Una donna adulta narra la sua storia; lei stessa appartiene a quei racconti presi per frammenti, incollati come si farebbe con un vaso rotto: un vaso importante, come gli oggetti che non sono mai soltanto oggetti e foderiamo con una parvenza d’anima, con ogni ricordo e una speranza sempre verde che si avveri ancora almeno un frammento di tempo già vissuto: passato, svanito e desiderato ancora.

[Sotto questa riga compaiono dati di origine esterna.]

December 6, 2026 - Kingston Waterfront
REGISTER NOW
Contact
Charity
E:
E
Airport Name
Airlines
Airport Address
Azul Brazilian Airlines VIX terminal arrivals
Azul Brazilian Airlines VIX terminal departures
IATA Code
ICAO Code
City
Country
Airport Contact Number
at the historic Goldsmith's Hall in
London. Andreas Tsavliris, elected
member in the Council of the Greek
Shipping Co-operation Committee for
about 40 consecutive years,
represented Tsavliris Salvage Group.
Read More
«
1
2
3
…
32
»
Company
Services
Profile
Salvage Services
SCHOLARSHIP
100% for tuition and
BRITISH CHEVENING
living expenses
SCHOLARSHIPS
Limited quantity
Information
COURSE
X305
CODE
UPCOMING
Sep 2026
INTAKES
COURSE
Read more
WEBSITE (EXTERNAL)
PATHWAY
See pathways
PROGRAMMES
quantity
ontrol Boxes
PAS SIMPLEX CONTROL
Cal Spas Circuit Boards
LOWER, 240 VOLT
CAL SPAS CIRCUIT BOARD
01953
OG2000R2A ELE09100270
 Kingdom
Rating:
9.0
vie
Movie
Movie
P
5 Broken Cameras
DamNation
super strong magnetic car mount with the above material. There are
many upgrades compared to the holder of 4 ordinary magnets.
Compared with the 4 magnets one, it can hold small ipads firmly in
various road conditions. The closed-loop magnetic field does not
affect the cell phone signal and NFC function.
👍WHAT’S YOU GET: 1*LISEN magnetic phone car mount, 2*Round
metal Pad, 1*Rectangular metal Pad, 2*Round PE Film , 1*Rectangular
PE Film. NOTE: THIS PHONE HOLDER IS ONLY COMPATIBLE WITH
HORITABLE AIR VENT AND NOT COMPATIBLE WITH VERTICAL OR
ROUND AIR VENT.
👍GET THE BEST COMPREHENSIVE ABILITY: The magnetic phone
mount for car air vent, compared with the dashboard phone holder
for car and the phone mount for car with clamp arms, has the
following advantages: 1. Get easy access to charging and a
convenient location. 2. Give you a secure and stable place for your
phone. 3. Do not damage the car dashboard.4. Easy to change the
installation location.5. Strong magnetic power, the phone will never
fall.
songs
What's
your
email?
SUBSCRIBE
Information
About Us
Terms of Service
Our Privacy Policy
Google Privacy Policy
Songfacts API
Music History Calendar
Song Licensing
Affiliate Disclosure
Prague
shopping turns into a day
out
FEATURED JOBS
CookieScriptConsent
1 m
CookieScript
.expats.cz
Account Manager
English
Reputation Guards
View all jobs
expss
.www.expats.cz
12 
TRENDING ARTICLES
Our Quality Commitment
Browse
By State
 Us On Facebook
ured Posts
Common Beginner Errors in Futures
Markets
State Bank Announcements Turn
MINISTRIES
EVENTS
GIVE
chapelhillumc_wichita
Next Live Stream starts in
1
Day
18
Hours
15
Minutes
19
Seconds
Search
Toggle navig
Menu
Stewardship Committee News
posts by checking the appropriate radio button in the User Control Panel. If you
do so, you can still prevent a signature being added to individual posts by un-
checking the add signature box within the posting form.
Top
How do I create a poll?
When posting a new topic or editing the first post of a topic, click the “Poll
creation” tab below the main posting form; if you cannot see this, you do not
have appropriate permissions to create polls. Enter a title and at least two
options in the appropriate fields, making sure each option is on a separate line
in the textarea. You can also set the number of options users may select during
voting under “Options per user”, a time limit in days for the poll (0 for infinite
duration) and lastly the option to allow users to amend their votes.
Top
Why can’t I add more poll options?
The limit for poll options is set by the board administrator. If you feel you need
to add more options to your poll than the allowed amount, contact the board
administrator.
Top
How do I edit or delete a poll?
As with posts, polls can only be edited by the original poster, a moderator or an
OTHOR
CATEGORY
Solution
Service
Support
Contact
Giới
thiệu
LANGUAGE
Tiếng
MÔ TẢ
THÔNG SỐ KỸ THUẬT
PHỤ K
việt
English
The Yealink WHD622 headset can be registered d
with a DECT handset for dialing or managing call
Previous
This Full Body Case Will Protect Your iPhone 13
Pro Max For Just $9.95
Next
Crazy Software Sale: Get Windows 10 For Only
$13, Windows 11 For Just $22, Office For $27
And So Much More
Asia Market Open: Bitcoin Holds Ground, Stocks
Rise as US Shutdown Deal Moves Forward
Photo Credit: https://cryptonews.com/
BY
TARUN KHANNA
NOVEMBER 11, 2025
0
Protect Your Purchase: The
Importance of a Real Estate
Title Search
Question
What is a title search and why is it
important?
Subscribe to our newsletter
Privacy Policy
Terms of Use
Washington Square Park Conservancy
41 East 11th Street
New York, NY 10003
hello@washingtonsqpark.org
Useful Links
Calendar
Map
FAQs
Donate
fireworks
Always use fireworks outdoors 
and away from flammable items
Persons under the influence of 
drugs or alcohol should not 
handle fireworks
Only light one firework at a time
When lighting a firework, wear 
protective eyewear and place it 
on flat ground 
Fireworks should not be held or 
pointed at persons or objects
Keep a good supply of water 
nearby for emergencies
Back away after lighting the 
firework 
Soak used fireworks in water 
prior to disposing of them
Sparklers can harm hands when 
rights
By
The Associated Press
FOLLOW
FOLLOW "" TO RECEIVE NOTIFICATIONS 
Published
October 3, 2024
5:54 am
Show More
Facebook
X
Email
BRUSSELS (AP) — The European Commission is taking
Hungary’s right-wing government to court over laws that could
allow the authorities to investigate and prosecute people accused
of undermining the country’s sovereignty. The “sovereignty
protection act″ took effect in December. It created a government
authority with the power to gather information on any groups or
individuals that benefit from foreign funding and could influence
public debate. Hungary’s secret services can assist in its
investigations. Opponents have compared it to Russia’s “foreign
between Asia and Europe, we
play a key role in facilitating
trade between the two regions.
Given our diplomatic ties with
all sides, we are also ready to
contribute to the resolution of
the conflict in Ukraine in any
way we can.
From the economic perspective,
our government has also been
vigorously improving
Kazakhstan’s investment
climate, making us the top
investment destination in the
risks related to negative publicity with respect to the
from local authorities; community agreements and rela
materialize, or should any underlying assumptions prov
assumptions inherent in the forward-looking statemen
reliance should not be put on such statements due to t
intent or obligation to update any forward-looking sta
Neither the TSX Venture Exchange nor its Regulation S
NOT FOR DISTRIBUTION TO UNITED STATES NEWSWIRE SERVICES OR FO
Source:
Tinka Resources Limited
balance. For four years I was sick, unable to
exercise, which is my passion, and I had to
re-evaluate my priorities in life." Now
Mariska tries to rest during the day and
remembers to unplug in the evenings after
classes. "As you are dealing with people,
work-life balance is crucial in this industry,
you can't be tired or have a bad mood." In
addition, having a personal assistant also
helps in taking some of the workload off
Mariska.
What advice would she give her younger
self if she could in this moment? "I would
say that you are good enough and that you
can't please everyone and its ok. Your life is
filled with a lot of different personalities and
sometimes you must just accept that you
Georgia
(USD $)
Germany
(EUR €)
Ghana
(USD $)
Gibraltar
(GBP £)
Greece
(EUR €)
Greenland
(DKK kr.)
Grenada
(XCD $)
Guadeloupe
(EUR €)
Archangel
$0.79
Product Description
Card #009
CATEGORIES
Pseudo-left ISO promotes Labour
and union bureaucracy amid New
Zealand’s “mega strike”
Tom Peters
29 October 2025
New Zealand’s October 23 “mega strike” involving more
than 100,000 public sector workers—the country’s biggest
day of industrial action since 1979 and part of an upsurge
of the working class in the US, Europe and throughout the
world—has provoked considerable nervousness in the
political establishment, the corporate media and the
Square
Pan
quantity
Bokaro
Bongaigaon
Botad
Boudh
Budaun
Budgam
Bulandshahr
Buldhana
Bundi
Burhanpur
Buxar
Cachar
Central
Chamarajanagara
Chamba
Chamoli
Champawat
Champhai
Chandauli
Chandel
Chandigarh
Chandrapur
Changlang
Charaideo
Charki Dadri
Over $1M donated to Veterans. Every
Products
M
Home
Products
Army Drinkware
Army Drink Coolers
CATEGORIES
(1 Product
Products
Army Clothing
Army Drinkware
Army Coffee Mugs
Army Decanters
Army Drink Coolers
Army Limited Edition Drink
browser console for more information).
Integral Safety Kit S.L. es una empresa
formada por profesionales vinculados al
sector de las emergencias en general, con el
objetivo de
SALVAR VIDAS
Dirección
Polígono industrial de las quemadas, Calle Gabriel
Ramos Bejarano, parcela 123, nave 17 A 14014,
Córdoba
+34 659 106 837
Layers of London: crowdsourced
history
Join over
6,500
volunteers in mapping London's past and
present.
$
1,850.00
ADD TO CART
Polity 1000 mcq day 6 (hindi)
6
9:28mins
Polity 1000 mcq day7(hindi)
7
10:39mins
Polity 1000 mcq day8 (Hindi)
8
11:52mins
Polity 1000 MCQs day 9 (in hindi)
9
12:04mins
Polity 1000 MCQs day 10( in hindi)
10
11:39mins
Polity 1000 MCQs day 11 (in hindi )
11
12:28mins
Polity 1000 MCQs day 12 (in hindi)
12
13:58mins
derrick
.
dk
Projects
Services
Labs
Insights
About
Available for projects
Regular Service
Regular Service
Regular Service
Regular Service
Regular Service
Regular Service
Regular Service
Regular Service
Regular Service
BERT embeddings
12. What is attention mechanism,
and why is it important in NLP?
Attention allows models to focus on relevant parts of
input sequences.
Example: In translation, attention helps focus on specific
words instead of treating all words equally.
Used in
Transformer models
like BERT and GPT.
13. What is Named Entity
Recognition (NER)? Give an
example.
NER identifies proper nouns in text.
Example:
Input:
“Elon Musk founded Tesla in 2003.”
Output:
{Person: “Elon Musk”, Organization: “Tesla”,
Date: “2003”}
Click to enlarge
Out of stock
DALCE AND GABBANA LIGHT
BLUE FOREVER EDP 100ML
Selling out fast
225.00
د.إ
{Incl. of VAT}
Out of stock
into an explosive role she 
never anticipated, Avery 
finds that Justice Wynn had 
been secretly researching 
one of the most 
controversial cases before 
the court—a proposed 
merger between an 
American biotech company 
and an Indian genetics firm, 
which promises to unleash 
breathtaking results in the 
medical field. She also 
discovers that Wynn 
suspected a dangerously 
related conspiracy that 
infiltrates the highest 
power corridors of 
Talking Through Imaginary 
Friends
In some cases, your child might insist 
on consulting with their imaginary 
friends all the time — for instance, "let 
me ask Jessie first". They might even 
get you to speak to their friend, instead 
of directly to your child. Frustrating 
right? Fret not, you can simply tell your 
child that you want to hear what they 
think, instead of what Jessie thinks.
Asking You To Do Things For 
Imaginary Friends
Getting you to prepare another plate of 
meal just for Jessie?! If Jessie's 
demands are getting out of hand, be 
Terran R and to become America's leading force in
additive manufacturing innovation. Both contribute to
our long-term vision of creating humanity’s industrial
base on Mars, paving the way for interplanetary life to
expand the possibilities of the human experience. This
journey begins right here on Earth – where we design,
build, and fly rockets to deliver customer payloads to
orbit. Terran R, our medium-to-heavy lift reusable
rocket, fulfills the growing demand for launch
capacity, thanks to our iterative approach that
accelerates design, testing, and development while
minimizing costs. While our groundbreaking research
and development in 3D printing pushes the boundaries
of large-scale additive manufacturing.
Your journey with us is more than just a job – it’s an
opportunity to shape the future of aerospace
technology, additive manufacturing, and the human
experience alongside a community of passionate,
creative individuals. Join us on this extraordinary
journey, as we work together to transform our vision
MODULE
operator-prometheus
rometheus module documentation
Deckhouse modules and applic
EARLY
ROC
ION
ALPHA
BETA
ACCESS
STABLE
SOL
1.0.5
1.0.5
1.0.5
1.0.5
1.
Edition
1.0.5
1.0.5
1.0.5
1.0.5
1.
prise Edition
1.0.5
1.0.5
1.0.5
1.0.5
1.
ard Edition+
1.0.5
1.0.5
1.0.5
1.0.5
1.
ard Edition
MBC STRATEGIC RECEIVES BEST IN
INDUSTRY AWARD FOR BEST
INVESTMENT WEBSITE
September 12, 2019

Si assiste così al dipanarsi di una trama contenuta nell’assenza: poiché tutto è vuoto e tutto si rincorre, e si declina in ogni verso e con ostinazione un disperato bisogno di calore, che però non si dice. Dire è superfluo, dire è maschera e finto consenso. Le ammissioni passano per la sorpresa, per gli affetti imprevisti, rari, ma così forti da fare impallidire i tentativi solo abbozzati e programmati alla lontana, di porre fine alla vita per dare una piega definitiva che sia frutto di una scelta consapevole, all’esistenza di chi si lascia a malapena trascinare dagli eventi. Morire sarebbe una risposta netta, in quel caso. Sarebbe come dire che uno decide per sé almeno una cosa macroscopica, dopo mille rinunce e altrettante imposizioni.
Le cose liete sono piccole, infinitesimali, disseminate tra le righe con fare quasi casuale. La corazza assorbe bene i colpi imprevisti: il fato è un vecchio giocoliere dato in pasto all’indolenza e alle costanti invasioni di una figura materna che non conosce la pratica gradita di chi sa tacere per comunicare meglio l’essenziale. Lei non sa godere delle piccole cose: ciò che conta è apparire fiera, agile, perfetta, magari un pizzico sottomessa, come fa la seconda figlia, la sua prediletta: diventata presto madre e moglie, non è che un piccolo automa incapace di dare ascolto al proprio istinto e a una natura intima e benevola.
Attraverso quelle lenti distorte, tutto ciò che non soddisfa i criteri altrui confina coi territori aridi delle mediocrità e resta indesiderato, dimenticato, sullo sfondo dei giorni vissuti con la meccanica del dovere.
Le pagine scorrono senza attriti; e non disdegnano i risvolti amari stipati dentro un nucleo familiare astruso, paradossale, gelido. Il cuore batte pure sotto la metafora azzeccata di uno spesso strato di permafrost; batte e sputa sangue caldo che irrora i pensieri e scalda le mani a conca su seni di donna: forme morbide, addentate e contemplate, pregne di un calore liquido e fuggevole. Non si può abusare neppure della parola amore: bisogna lasciarla ai fortunati, ai coraggiosi, fare pace col fatto che forse la si sognerà sempre, restando in debito costante di meraviglia e di sconfinato affetto. Ma col buono che c’è, col buono che resta, ciascuno avrà la propria forza ornata di piccoli e grandiosi ritagli di conforto e di stupore, a spezzare alti strati di fredda e inospitale diffidenza.